La venaison : une nourriture privilégiée

Tuer est un acte grave. Mais consommer des produits de la nature , les seuls vraiment bio , reste une affirmation culturelle qui s’oppose fondamentalement à celle des fast- foods et des plats cuisinés surgelés.

A l’origine de la venaison

L’introduction de la viande dans l’alimentation humaine ainsi que la pratique de la chasse ont été les facteurs principaux de l’évolution humaine. La chasse a participé au maintien de l’ordre social et le partage du gibier a renforcé la cohésion du groupe.

Au regard de l’histoire, notre consommation a changé . Nous consommons de la viande alors que nos ancêtres consommaient un animal. Ce respect pour l’animal était fondé sur une connaissance et une éducation transmises de génération en génération.

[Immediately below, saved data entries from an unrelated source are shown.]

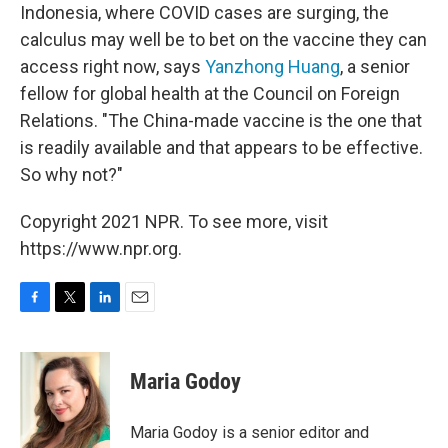
Indonesia, where COVID cases are surging, the
calculus may well be to bet on the vaccine they can
access right now, says
Yanzhong Huang
, a senior
fellow for global health at the Council on Foreign
Relations. "The China-made vaccine is the one that
is readily available and that appears to be effective.
So why not?"
Copyright 2021 NPR. To see more, visit
https://www.npr.org.
F
T
L
E
a
w
i
m
c
i
n
a
e
t
k
i
Maria Godoy
b
t
e
l
o
e
d
o
r
I
Maria Godoy is a senior editor and
k
n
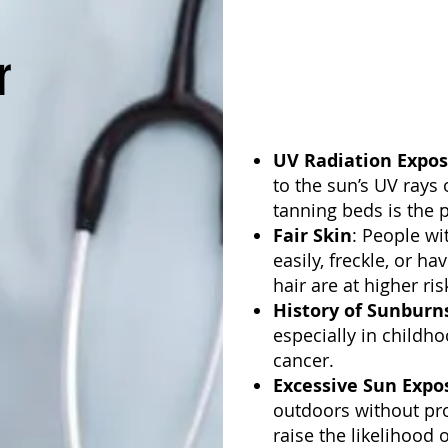
r
UV Radiation Expos
to the sun’s UV rays o
tanning beds is the p
Fair Skin
: People wi
easily, freckle, or h
hair are at higher ris
History of Sunburn
especially in childho
cancer.
Excessive Sun Expo
outdoors without pro
raise the likelihood 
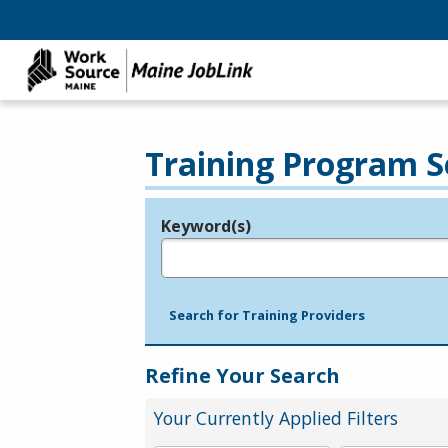
Training Program S
Keyword(s)
Legend
e.g., provider name, FEIN, provider ID, etc.
Search for Training Providers
Refine Your Search
Your Currently Applied Filters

Chasser consistait à repérer, traquer sa proie, la tuer et la manger. De cet animal à qui on avait enlevé la vie, rien n’était gâché , tout était consommé et valorisé. Au néolithique, l’élevage perturba cette règle et petit à petit les liens fondamentaux avec le gibier se sont estompés.

A l’ère industrielle, la valeur de la vie animale a basculé et l’animal est devenu de la viande participant au négoce. De nos jours, on consomme des steaks, des gigots et la population ne voit plus l’animal dans sa globalité. Dans le même temps , cette population a de la compassion pour le bambi, le loup, le renard.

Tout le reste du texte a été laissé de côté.